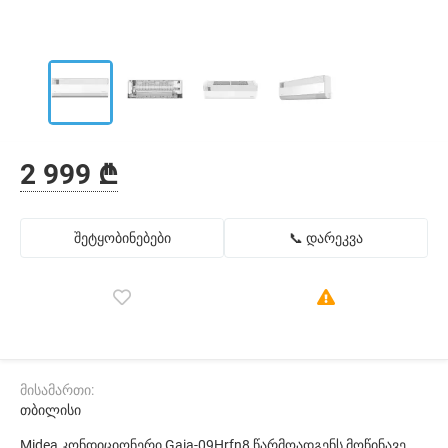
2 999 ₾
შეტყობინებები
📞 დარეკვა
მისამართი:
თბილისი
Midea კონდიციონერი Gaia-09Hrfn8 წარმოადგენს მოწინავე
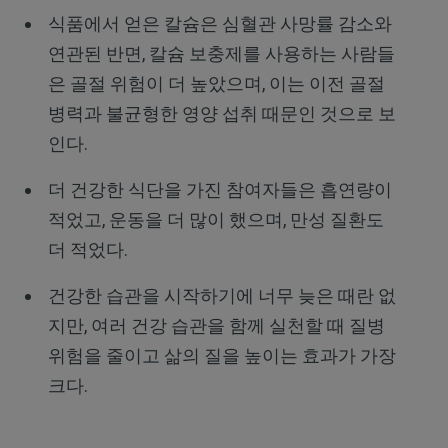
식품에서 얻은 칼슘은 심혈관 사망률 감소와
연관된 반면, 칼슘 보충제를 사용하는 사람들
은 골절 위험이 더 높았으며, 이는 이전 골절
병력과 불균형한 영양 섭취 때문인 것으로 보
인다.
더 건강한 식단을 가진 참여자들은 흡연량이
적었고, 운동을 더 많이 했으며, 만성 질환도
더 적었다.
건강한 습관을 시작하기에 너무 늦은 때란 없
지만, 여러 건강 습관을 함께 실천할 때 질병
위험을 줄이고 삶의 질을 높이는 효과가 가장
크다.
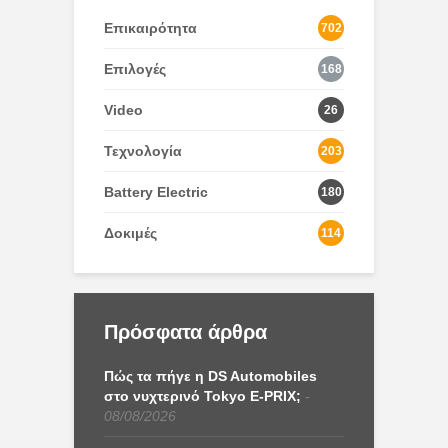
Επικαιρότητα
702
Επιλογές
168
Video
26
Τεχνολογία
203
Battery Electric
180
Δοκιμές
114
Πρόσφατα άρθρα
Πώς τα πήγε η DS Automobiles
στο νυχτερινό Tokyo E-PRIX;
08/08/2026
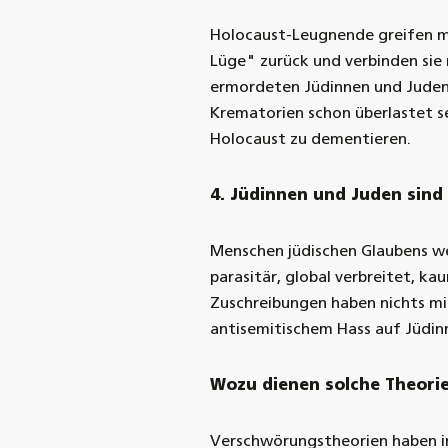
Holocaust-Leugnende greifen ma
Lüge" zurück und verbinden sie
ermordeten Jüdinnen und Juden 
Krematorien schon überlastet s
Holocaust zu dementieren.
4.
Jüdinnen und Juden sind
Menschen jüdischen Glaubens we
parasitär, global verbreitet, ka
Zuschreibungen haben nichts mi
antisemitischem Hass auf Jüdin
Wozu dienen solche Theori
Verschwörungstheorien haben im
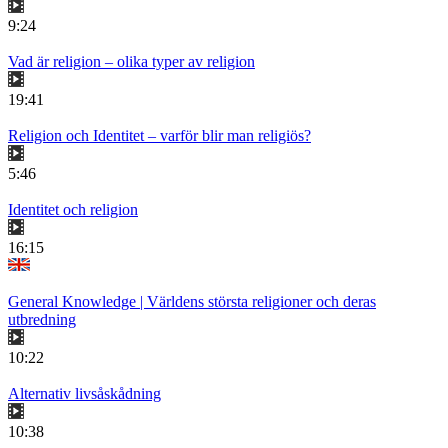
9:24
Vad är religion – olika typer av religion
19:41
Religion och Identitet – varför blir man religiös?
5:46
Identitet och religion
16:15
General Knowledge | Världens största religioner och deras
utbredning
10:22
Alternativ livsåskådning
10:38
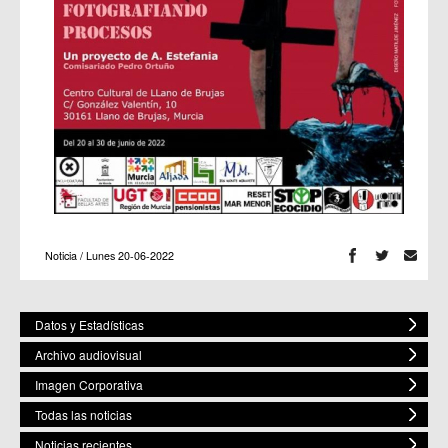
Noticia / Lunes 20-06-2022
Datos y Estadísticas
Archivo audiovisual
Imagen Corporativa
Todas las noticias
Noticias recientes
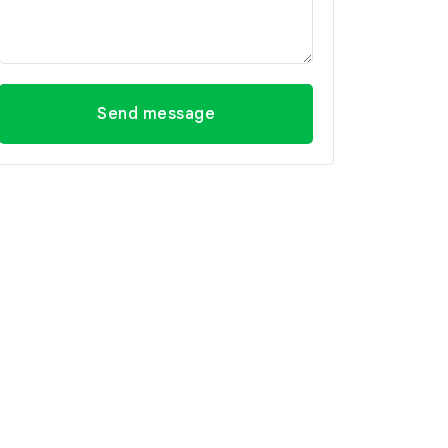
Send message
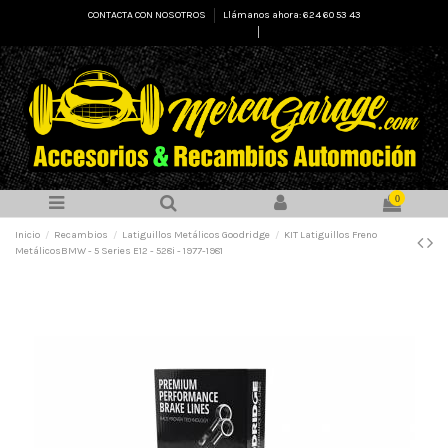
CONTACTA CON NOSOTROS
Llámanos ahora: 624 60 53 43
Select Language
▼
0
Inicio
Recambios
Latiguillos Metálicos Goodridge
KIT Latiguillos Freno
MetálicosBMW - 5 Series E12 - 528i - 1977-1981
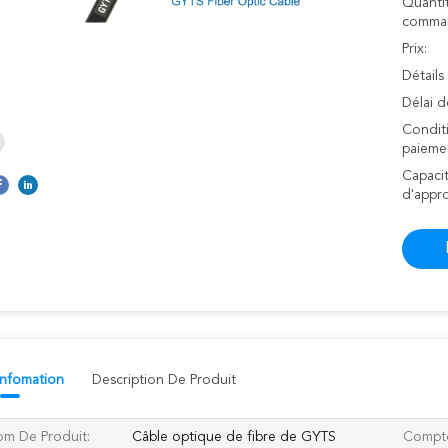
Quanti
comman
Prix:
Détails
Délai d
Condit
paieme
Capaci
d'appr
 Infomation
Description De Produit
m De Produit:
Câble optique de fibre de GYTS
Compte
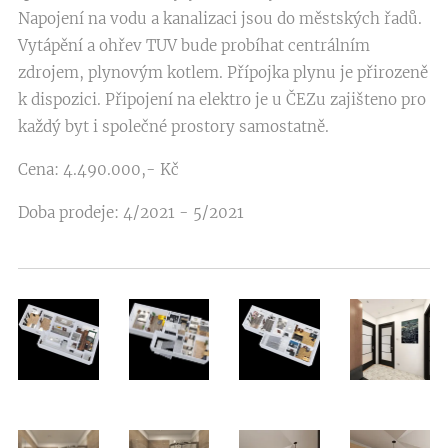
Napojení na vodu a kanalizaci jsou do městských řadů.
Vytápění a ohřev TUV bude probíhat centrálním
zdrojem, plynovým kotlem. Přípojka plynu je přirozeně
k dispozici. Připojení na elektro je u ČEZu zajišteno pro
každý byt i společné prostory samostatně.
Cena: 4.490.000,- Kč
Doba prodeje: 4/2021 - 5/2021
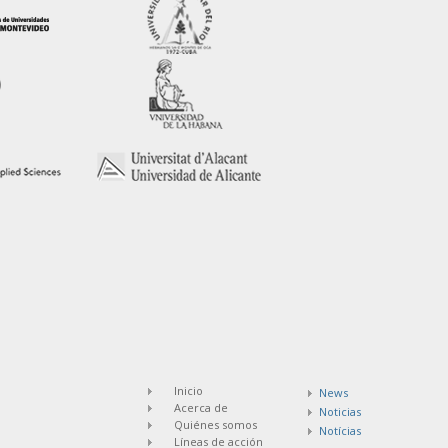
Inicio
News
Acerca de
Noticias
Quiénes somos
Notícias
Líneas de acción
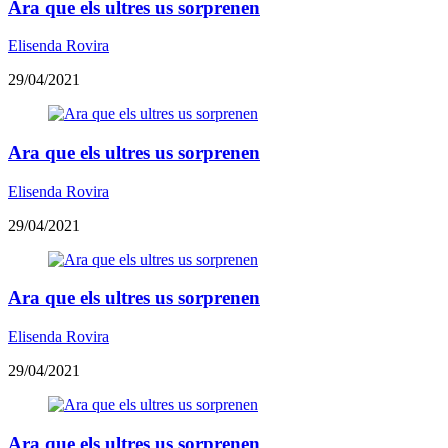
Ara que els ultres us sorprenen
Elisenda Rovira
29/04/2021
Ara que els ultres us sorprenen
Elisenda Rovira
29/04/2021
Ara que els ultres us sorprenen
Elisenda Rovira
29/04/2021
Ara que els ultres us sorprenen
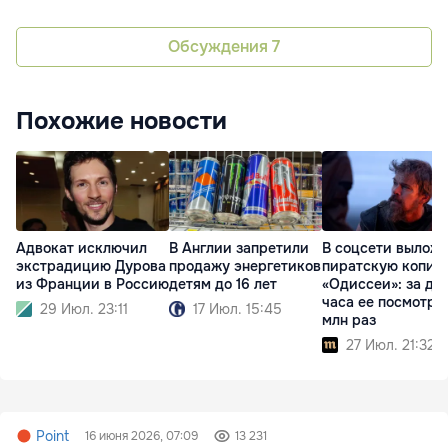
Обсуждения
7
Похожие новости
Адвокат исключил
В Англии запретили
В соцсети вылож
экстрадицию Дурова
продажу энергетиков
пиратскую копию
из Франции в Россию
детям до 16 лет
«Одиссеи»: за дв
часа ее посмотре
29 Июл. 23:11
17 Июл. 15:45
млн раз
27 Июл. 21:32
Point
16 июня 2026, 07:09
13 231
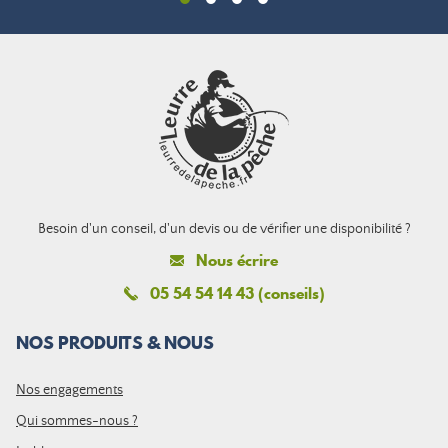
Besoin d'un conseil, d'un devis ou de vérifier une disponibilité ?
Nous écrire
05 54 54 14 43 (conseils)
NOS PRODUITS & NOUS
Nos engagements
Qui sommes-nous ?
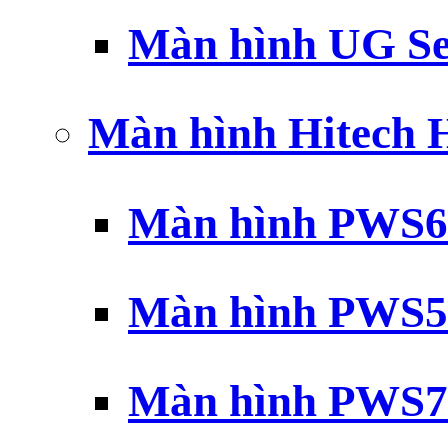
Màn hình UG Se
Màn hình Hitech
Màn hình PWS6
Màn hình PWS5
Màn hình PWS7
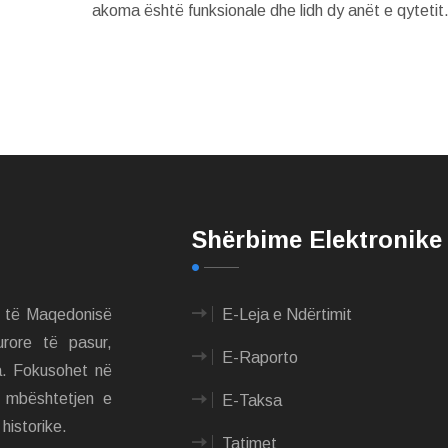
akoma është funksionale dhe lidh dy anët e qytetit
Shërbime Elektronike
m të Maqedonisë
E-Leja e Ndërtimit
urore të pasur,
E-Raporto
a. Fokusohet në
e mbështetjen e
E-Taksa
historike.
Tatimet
○ ○ ○
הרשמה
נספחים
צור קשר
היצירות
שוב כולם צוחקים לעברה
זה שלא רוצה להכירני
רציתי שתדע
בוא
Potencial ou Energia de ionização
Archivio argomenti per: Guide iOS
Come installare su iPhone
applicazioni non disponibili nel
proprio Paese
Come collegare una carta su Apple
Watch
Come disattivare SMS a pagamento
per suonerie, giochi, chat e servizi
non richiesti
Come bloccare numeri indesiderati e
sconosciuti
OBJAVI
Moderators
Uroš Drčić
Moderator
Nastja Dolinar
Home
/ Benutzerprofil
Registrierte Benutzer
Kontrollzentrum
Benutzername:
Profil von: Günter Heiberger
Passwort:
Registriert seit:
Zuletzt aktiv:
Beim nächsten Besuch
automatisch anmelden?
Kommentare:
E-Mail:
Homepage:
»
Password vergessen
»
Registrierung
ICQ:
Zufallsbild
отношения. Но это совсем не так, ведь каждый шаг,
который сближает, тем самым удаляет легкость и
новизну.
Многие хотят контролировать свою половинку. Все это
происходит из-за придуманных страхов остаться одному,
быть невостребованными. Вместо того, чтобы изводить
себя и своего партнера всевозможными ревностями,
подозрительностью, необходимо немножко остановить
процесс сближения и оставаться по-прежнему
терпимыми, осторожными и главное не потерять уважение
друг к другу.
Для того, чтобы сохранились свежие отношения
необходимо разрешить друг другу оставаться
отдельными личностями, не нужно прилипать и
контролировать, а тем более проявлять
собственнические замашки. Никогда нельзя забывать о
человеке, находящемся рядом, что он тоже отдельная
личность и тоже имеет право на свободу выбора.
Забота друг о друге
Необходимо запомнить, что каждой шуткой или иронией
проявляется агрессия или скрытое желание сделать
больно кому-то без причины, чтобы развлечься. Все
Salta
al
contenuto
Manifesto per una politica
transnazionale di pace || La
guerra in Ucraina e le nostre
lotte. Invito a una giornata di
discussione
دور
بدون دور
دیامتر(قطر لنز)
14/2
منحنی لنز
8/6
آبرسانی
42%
○ ○ ○
> **WHAT TO PRODUCE**
Pick each line holding the word "Come" out of the listing.

> **TASK RESPONSE**
Come installare su iPhone
Come collegare una carta su Apple
Come disattivare SMS a pagamento
Come bloccare numeri indesiderati e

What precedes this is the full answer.